VRChat IL2CPP Deobfuscation Pipeline v2.0

June 5 build analysis with 90.8% semantic method naming coverage.

Key Numbers

• 88,400 classes extracted from IL2CPP memory dump
• 528,135 methods analyzed, 479,421 semantically named (90.8%)
• 48,714 remaining hash methods (m_XXX fallback names)
• 38,386 cross-version method name entries
• 7,813 semantic class names (67.9% of obfuscated classes)

What's New Since v1.0

• Beebyte struct re-discovery: June 5 build has shuffled Il2CppClass offsets — fully reverse-engineered
• 6-stage pipeline runs in ~25 seconds: vocab merge → deobfuscate (11 phases) → xref → source tree → IDA scripts → field types
• RVA-based name propagation: zero-hallucination naming — if hash method shares function pointer with named method, assign the name (+15,500 methods)
• Codex batch processing: 262 mega-batches with IDA Hex-Rays pseudocode (+1,600 validated predictions)
• Sibling-context inference: LLM naming from class context (named methods, fields, parent class)
• IDA integration: auto-generated ida_apply_names.py script for renaming in IDA Pro

Pipeline Tools

• run_full_pipeline.py — full 6-stage deobfuscation
• rva_propagate_names.py / rva_propagate_v2.py — RVA-based name propagation
• rva_cascade.py — cascade names through shared-RVA groups
• codex_worker.py — parallel Codex CLI worker for batch naming
• extract_precise_dump.py — IL2CPP class extraction from memory dumps
• reverse_struct_layout.py — Beebyte struct offset discovery

v1.0 — IL2CPP Memory-Dump Toolkit

IL2CPP Memory-Dump Toolkit — v1.0

A general-purpose offline analysis pipeline for IL2CPP-compiled Unity application memory dumps.

Highlights

• BSOD-based kernel-dump path — kerneldump_to_minidump.py walks Volatility 3 to extract a single process out of a Windows complete memory dump (MEMORY.DMP) into a self-contained MDMP minidump.
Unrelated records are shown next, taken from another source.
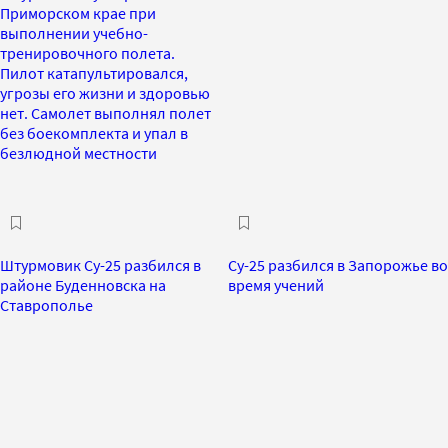
Приморском крае при
выполнении учебно-
тренировочного полета.
Пилот катапультировался,
угрозы его жизни и здоровью
нет. Самолет выполнял полет
без боекомплекта и упал в
безлюдной местности
Штурмовик Су-25 разбился в
Су-25 разбился в Запорожье во
районе Буденновска на
время учений
Ставрополье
Useful where user-mode dump APIs are blocked.
• extract_precise_dump.py --auto-heap — scans every user-mode memory range in the MDMP for the Il2CppClass self-reference signature, recovering classes regardless of where IL2CPP allocated them.
• extract_field_types_from_dump.py — walks each class's FieldInfo table, resolving the recursive Il2CppType chain (primitives, CLASS, VALUETYPE, SZARRAY, GENERICINST, PTR, BYREF, VAR, MVAR, ARRAY) into legible (name, type, offset) rows.
• cross_version_class_map.py — bridges two dumps taken across a build update by hashing the first 128 bytes of every method body. Falls back to a (namespace, classname, field_count, method_name_signature) fingerprint for compiler-generated closures whose bodies are too short to hash reliably. Lets a previously-built vocabulary survive a Beebyte obf-string re-seed.
• merge_field_types.py — VA-first matching (works on same-dump pairs) with full-name fallback (works across re-seeds).

Reference coverage

Achieved on one representative dump after migrating an earlier-baseline vocabulary forward via cross-version class mapping:

Item	Count	Coverage
Classes	104,797	obf 0% · semantic 89.96%
Methods	544,667	semantic 99.99%
Fields	235,947	renamed 87.57%
Field types	214,888	91.07% typed

Asset

• il2cpp-toolkit-v1.0-source.zip — full source tree (3,040 files, 27 MB) including all Python tools, the deobfuscated dump, the merged vocabulary, the cross-version class map, and the C# source-tree-style output.

Scope and DMCA

This repository ships no third-party game executables, libraries, or assets. Generated artifacts contain class/method/field names and layout offsets observed in memory by the repository owner running their own legitimately-acquired copy on their own hardware.

For takedown requests see NOTICE.md. 7-day response window.

Requirements

```
pip install volatility3 frida psutil
```

Tested on Windows 11 (build 26200), Python 3.12, Volatility 3 2.27, Frida 17.7.